受動喫煙の害―Ⅱ

受動喫煙対策
 国際オリンピック委員会(IOC)は、2010年に、世界保健機関(WHO)とたばこのない五輪を推進することで合意しています。それ以降に五輪・パラリンピックを開催した都市では、官公庁や飲食店などの屋内完全禁煙を実現しています。WHOは公共の場所を病院、大学、飲食店などに分類し、国の法律等で全面禁煙になっている場所がいくつあるかでランク付けしています。日本は、中国などと並び、最低ランクに位置しています。国民健康・栄養調査によると、受動喫煙の機会が最も多いのが飲食店で、42.2%に上っています。対策は必須ですが、禁煙化で売り上げが減ることを恐れる飲食店の経営者は多くみられます。しかしWHOは、2009年の報告書でレストランやバーの調査結果を分析し、全面禁煙にしても減収はないと結論づけています。

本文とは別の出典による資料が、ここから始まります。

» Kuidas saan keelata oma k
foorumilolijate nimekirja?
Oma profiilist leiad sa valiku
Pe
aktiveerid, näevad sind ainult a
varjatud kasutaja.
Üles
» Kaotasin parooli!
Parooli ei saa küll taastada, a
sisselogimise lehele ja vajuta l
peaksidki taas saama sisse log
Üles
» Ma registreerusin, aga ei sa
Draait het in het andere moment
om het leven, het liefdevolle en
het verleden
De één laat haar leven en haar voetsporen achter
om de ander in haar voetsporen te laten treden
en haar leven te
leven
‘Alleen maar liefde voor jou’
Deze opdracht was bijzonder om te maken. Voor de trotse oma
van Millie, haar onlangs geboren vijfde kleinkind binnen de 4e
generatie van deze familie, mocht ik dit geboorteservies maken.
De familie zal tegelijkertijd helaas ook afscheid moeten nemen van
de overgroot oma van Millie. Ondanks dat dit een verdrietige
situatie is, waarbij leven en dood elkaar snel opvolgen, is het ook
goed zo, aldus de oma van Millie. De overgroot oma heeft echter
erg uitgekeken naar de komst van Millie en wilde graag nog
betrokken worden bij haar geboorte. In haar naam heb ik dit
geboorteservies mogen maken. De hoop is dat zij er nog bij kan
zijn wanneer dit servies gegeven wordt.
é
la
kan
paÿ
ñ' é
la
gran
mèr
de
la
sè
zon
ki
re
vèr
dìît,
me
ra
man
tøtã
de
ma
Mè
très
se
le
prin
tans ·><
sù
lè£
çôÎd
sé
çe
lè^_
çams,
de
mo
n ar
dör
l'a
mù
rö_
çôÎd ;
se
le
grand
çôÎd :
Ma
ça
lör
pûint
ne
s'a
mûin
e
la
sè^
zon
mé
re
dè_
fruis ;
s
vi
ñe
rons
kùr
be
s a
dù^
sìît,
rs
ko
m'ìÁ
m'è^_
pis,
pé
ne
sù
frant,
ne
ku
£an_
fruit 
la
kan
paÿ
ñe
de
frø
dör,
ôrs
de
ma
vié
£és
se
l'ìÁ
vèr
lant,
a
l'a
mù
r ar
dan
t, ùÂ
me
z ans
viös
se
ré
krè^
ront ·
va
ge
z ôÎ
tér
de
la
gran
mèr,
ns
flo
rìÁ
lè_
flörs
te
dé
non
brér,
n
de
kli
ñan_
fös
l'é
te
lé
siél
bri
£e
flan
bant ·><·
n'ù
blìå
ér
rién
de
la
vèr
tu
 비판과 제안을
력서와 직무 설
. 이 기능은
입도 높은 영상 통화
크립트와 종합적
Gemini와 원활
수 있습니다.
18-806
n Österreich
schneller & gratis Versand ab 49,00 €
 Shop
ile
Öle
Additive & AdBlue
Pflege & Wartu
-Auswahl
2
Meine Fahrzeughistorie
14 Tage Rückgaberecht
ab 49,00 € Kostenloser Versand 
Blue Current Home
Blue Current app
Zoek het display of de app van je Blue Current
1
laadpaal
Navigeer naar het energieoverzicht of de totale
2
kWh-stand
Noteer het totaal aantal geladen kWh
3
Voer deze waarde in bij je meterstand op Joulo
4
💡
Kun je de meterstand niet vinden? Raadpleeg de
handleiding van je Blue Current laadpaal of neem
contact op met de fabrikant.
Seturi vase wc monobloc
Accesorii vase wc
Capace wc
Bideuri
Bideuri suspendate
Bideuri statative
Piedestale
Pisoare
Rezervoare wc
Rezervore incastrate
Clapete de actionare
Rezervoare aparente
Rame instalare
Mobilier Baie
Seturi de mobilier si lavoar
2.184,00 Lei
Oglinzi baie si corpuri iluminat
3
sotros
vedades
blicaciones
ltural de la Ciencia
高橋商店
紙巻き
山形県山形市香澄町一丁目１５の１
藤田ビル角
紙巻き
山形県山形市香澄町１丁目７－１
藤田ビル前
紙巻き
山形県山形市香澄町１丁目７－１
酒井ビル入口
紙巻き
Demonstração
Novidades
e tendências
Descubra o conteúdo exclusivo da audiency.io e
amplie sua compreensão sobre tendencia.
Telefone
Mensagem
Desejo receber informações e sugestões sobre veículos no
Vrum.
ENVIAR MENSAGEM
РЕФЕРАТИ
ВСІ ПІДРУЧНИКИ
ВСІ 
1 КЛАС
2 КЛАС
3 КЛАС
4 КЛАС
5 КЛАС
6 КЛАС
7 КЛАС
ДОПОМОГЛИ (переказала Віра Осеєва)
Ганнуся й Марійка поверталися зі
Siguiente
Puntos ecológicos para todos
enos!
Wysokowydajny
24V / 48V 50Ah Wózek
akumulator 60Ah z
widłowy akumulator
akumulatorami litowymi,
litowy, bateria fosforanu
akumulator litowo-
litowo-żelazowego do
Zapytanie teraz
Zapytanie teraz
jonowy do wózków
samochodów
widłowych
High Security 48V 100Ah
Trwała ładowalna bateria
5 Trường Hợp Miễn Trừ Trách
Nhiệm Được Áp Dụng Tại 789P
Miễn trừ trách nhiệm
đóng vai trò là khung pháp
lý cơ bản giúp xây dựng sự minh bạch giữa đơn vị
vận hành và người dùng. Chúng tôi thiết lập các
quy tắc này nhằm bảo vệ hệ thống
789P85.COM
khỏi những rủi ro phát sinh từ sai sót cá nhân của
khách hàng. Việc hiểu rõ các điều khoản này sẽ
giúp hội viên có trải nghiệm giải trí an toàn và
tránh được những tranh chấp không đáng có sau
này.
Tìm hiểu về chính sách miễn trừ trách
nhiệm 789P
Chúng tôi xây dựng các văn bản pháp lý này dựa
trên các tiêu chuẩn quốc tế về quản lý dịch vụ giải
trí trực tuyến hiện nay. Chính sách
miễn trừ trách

 日本内科学会や日本循環器学会など25学会が参加する禁煙推進学術ネットワークも部分的規制や分煙では効果が期待できないとして、面積基準による例外や喫煙室の設置等の分煙は認めるべきではないと声明を発表しています。分煙は、ある意味で喫煙を推進する方策でしかありません。科学的根拠に基づいて健康対策を進めるなら、全面禁煙しかありません。